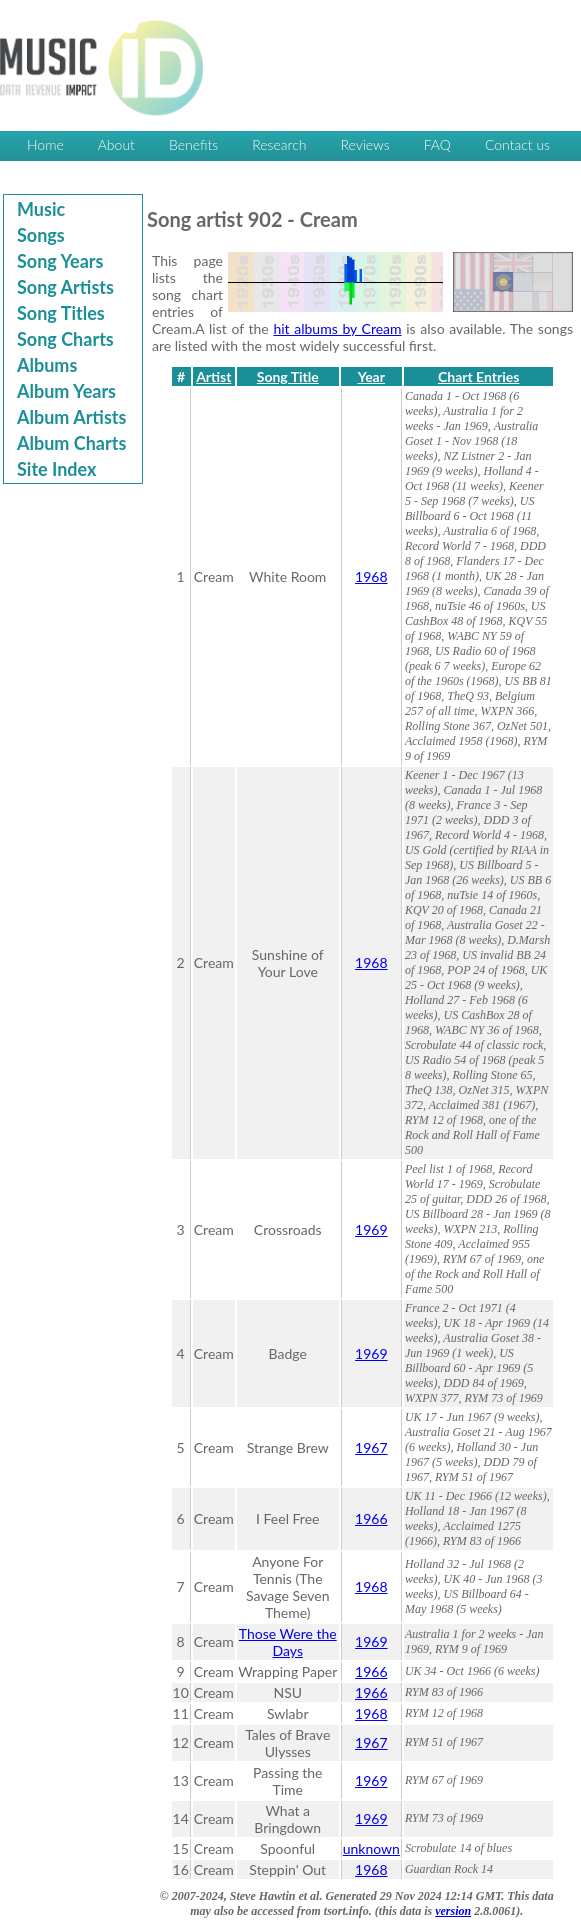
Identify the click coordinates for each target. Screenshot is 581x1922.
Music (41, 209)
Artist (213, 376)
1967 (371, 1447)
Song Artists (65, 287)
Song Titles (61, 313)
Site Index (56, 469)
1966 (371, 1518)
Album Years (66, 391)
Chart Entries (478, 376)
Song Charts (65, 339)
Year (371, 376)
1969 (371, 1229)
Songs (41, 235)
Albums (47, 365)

◆ ◆ ◆

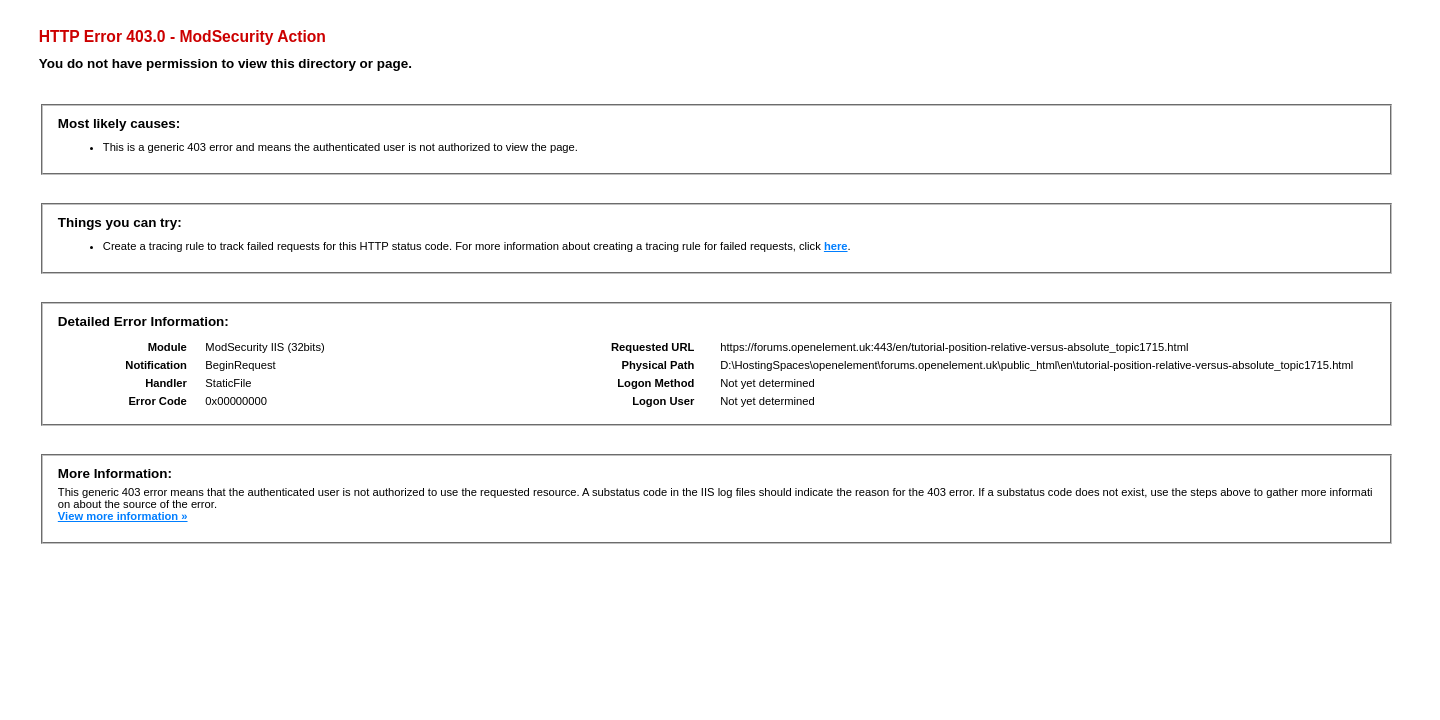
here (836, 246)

◆ ◆ ◆

# Assignment:
Output the lines above exactly, but only those between the line holding "1967 (371, 1447)" and the line holding "Albums (47, 365)", inclusive.

# Task answer:
1967 (371, 1447)
Song Artists (65, 287)
Song Titles (61, 313)
Site Index (56, 469)
1966 (371, 1518)
Album Years (66, 391)
Chart Entries (478, 376)
Song Charts (65, 339)
Year (371, 376)
1969 (371, 1229)
Songs (41, 235)
Albums (47, 365)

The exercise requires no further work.